Another big area of contention is the issue of charges. The private equity and VC world follows the model of 2 per cent management fee and a 20 per cent performance fee after a certain hurdle.
This latter has been allowed to fall outside the 75 bps default charge cap by Hunt in the last government, but the 2 per cent will still have an impact in the fund's charges, even if it is just a 5 per cent allocation.
Willis of XPS Pensions says: "The sort of increase is from 15bps up by 40 bps, based on 20 per cent allocation with a 2 per cent fee." He is quite relaxed about this, and adds that the whole market needs a "mindset shift" away from lower costs to a more expensive portfolio that will deliver a better return.
Flexibility issues
The other area is liquidity. DB pensions, mainly in the public sphere, are able to invest in illiquids because savers leave their savings alone and look forward to the pension promised to them. In the DC space, the burden for performance is on the saver and they have more control over which fund they are invested in, and can move funds if they wish.

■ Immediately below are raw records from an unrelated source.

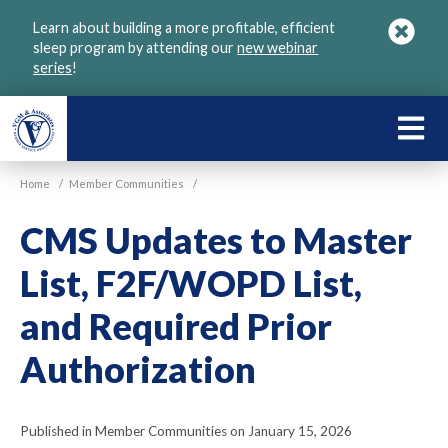
Skip
Learn about building a more profitable, efficient
to
sleep program by attending our
new webinar
main
series
!
content
LEARN
ABOU
Home
/
Member Communities
/
VGM
CMS Updates to Master
List, F2F/WOPD List,
and Required Prior
Authorization
Published in Member Communities on January 15, 2026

However, most people do not tend to bother, either through inertia or through lack of advice (or both), staying in the default fund, and the pension industry would like to take advantage of that aversion and use it to invest in longer-term assets.
XPS would like to see changes to the rules that allow savers to move funds frequently. "The larger trusts have the scope to invest a bit in closed funds [that is, private equity funds] but not at large scale because it causes a problem with the running of their portfolio.
"Members have flexibility that they don't use and don't need, you might as well put that flexibility to good use."
The frequent issue cited around flexibility, is that savers have the ability to move regularly to a different fund if they so wish, such as an ESG or Sharia fund, but very few use that capability, and this according to the pension sector is holding illiquid investing back.